TASK:
The required output is the line with "Mask: portal vein" and each line that follows it to the end of the entries below, copied exactly and with nothing added.

[EXCERPTED DATA]

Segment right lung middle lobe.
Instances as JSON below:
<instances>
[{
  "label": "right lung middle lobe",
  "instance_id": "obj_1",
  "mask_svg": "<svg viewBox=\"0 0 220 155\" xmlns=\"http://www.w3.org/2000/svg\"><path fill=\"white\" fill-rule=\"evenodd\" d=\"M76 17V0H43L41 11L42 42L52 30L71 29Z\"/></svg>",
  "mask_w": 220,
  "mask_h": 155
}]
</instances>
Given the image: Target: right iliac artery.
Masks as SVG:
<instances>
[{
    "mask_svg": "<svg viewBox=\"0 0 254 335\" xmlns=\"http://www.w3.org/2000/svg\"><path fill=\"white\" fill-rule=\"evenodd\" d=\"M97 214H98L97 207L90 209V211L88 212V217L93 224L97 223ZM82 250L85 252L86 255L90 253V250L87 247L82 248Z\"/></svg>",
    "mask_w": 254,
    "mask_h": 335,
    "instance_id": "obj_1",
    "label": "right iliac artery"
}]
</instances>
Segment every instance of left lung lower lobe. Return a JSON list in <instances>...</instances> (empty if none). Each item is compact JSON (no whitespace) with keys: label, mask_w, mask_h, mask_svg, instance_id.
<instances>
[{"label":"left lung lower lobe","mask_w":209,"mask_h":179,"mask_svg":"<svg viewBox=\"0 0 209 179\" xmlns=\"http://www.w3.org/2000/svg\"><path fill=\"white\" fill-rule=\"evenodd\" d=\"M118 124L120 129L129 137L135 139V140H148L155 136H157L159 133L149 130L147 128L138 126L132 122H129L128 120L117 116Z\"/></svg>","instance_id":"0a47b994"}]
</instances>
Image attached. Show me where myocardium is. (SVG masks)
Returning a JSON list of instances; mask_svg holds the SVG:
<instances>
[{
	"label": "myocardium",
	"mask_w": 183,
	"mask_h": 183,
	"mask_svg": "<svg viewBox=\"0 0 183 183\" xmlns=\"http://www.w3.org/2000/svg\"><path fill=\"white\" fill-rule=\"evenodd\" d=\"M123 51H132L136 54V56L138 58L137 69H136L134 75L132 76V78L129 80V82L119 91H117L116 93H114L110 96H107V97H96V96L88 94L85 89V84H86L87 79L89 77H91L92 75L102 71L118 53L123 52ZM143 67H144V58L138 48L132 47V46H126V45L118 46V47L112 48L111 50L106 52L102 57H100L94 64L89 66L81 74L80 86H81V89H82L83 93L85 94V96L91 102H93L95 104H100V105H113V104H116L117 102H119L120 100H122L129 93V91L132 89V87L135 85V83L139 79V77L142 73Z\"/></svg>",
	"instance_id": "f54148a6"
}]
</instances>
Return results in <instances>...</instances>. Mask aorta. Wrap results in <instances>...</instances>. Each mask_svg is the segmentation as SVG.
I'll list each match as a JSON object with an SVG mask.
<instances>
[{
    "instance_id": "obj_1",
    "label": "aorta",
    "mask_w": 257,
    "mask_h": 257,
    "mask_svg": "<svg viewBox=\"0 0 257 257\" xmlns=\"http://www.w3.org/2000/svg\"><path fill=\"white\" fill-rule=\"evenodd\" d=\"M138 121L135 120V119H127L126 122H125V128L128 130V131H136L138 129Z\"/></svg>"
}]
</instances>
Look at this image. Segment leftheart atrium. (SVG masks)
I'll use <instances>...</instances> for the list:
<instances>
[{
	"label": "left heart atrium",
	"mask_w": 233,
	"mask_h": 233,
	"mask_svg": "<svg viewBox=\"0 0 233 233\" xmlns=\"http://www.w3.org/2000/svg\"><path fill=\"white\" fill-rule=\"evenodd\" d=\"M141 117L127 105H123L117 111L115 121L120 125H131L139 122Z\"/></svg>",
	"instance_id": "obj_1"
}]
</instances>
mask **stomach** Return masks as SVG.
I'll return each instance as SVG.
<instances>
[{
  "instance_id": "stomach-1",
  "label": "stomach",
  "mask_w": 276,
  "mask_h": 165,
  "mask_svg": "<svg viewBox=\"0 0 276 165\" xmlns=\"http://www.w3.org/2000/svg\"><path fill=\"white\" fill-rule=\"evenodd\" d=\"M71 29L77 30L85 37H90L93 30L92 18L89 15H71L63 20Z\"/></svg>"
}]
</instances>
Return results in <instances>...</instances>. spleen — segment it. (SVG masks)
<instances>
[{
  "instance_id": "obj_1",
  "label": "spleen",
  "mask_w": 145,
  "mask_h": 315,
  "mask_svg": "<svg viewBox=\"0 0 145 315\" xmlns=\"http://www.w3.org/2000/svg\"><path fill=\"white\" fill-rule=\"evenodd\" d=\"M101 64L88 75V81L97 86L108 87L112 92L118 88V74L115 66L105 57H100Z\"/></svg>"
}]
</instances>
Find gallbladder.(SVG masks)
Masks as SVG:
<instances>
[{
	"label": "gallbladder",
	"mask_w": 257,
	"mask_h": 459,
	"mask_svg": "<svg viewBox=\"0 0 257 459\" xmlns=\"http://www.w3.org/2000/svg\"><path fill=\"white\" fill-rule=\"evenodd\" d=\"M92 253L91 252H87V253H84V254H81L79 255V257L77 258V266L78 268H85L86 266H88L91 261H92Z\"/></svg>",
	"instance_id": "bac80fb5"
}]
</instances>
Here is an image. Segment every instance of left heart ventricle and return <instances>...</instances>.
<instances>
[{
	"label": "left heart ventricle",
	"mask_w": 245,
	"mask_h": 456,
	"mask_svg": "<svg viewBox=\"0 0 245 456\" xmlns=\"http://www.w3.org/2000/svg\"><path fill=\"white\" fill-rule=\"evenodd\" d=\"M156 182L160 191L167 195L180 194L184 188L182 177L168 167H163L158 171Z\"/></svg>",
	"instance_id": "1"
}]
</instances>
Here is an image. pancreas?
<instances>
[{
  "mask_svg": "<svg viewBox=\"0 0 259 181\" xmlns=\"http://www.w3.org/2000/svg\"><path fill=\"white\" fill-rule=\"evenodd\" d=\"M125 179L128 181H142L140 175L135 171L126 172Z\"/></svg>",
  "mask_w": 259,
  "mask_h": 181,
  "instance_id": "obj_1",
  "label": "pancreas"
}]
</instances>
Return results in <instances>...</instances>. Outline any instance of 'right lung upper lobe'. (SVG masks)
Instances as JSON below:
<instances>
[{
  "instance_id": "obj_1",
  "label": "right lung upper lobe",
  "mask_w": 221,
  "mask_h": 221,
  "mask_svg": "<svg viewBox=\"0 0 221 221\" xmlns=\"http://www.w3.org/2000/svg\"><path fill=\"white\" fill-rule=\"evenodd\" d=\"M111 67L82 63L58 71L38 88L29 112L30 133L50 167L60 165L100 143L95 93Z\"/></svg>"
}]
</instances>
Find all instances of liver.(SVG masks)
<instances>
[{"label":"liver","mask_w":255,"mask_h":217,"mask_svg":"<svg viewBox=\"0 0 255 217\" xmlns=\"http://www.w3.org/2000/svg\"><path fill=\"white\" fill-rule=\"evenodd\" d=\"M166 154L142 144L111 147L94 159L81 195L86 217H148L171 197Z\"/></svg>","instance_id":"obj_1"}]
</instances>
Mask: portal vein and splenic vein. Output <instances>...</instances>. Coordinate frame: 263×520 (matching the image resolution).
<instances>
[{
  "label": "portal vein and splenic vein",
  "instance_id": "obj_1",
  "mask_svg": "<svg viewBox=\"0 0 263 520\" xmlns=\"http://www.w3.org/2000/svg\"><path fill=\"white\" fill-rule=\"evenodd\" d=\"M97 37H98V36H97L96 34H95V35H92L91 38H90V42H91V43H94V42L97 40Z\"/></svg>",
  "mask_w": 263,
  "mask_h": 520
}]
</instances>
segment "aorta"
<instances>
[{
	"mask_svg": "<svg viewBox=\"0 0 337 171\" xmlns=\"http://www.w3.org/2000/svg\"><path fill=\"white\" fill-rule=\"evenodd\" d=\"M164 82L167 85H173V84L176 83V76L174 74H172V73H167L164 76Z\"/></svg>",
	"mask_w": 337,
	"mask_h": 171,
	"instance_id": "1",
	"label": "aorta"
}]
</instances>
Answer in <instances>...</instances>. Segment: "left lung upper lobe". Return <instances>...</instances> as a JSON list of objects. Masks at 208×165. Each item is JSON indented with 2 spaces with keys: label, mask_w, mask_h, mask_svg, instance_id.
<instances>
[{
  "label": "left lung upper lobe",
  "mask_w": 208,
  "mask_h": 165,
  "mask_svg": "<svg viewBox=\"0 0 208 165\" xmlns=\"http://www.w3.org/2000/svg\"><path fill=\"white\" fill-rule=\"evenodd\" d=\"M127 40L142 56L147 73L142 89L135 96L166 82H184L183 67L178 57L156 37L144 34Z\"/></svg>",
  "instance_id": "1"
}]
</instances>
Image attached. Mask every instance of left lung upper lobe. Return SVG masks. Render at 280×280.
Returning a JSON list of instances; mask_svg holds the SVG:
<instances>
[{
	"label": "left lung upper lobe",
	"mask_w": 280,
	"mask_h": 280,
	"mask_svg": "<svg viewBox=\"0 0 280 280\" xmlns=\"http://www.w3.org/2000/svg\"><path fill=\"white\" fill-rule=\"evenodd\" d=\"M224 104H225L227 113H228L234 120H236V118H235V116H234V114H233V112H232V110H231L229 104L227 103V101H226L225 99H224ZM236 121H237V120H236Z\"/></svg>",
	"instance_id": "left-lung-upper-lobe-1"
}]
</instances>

[/EXCERPTED DATA]

EXERCISE RESULT:
Mask: portal vein and splenic vein. Output <instances>...</instances>. Coordinate frame: 263×520 (matching the image resolution).
<instances>
[{
  "label": "portal vein and splenic vein",
  "instance_id": "obj_1",
  "mask_svg": "<svg viewBox=\"0 0 263 520\" xmlns=\"http://www.w3.org/2000/svg\"><path fill=\"white\" fill-rule=\"evenodd\" d=\"M97 37H98V36H97L96 34H95V35H92L91 38H90V42H91V43H94V42L97 40Z\"/></svg>",
  "mask_w": 263,
  "mask_h": 520
}]
</instances>
segment "aorta"
<instances>
[{
	"mask_svg": "<svg viewBox=\"0 0 337 171\" xmlns=\"http://www.w3.org/2000/svg\"><path fill=\"white\" fill-rule=\"evenodd\" d=\"M164 82L167 85H173V84L176 83V76L174 74H172V73H167L164 76Z\"/></svg>",
	"mask_w": 337,
	"mask_h": 171,
	"instance_id": "1",
	"label": "aorta"
}]
</instances>
Answer in <instances>...</instances>. Segment: "left lung upper lobe". Return <instances>...</instances> as a JSON list of objects. Masks at 208×165. Each item is JSON indented with 2 spaces with keys: label, mask_w, mask_h, mask_svg, instance_id.
<instances>
[{
  "label": "left lung upper lobe",
  "mask_w": 208,
  "mask_h": 165,
  "mask_svg": "<svg viewBox=\"0 0 208 165\" xmlns=\"http://www.w3.org/2000/svg\"><path fill=\"white\" fill-rule=\"evenodd\" d=\"M127 40L142 56L147 73L142 89L135 96L166 82H184L183 67L178 57L156 37L144 34Z\"/></svg>",
  "instance_id": "1"
}]
</instances>
Image attached. Mask every instance of left lung upper lobe. Return SVG masks. Render at 280×280.
Returning a JSON list of instances; mask_svg holds the SVG:
<instances>
[{
	"label": "left lung upper lobe",
	"mask_w": 280,
	"mask_h": 280,
	"mask_svg": "<svg viewBox=\"0 0 280 280\" xmlns=\"http://www.w3.org/2000/svg\"><path fill=\"white\" fill-rule=\"evenodd\" d=\"M224 104H225L227 113H228L234 120H236V118H235V116H234V114H233V112H232V110H231L229 104L227 103V101H226L225 99H224ZM236 121H237V120H236Z\"/></svg>",
	"instance_id": "left-lung-upper-lobe-1"
}]
</instances>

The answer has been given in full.